Rio Tinto is refusing to bow to growing pressure to ditch its London listing and shift its quote solely to Australia.
The mining giant is a dual-listed company – two separate firms that operate as a single business and is quoted on two stock exchanges. Its shares are traded in Sydney and London, where it is a member of the prestigious FTSE100 index.
If Rio scrapped its London quote it would deal a devastating blow to the LSE, which is renowned as a home for miners.
Digging deep: If Rio scrapped its London quote it would deal a devastating blow to the LSE, which is renowned as a home for miners
City sources told the Mail that Rio has faced calls to abandon London after it blew up two 46,000-year-old Aboriginal caves in Western Australia last year to expand an iron ore mine.
The tragedy sparked a board clear-out, which included then-chief executive Jean-Sebastien Jacques, and a parliamentary inquiry. And it led campaigners, politicians, local communities and investors to urge Rio to put more of an emphasis on Australia, where it conducts a huge amount of its mining operations. They claimed the company was out of touch with the native peoples living on its most lucrative land.

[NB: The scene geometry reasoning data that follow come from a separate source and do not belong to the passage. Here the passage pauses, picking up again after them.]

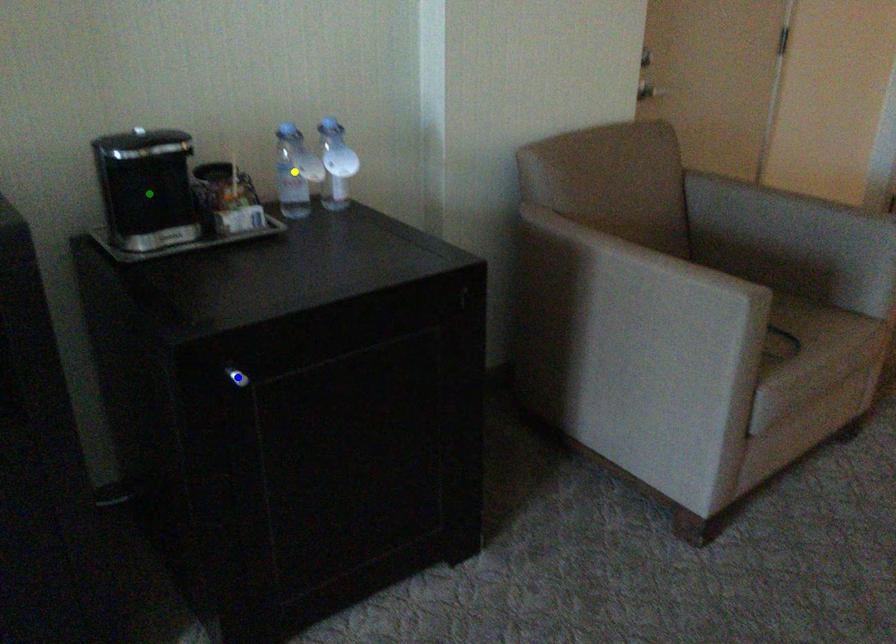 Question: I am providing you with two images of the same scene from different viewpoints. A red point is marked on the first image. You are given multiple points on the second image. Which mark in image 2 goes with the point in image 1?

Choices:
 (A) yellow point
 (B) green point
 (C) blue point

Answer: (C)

Some have pressured the company to simplify its structure and slim it down to one corporation based in Australia as it seeks to rebuild its reputation.
But bosses are not budging and cite the fact that 76 per cent of its investors hold shares in the London-listed firm, compared with 24 per cent in the Australian entity.
A spokesman for Rio said: ‘We remain very comfortable with our dual-listed company structure.’
But the question could be raised again if Rio hires an Australian to replace chairman Simon Thompson, who quits at next year’s annual meeting.
Rio bosses also insist the company is different from its rival, BHP, which announced last month it was scrapping its dual structure in the wake of selling its oil and gas business.
The LSE is still smarting from the move – which will knock out one of the largest companies on the index.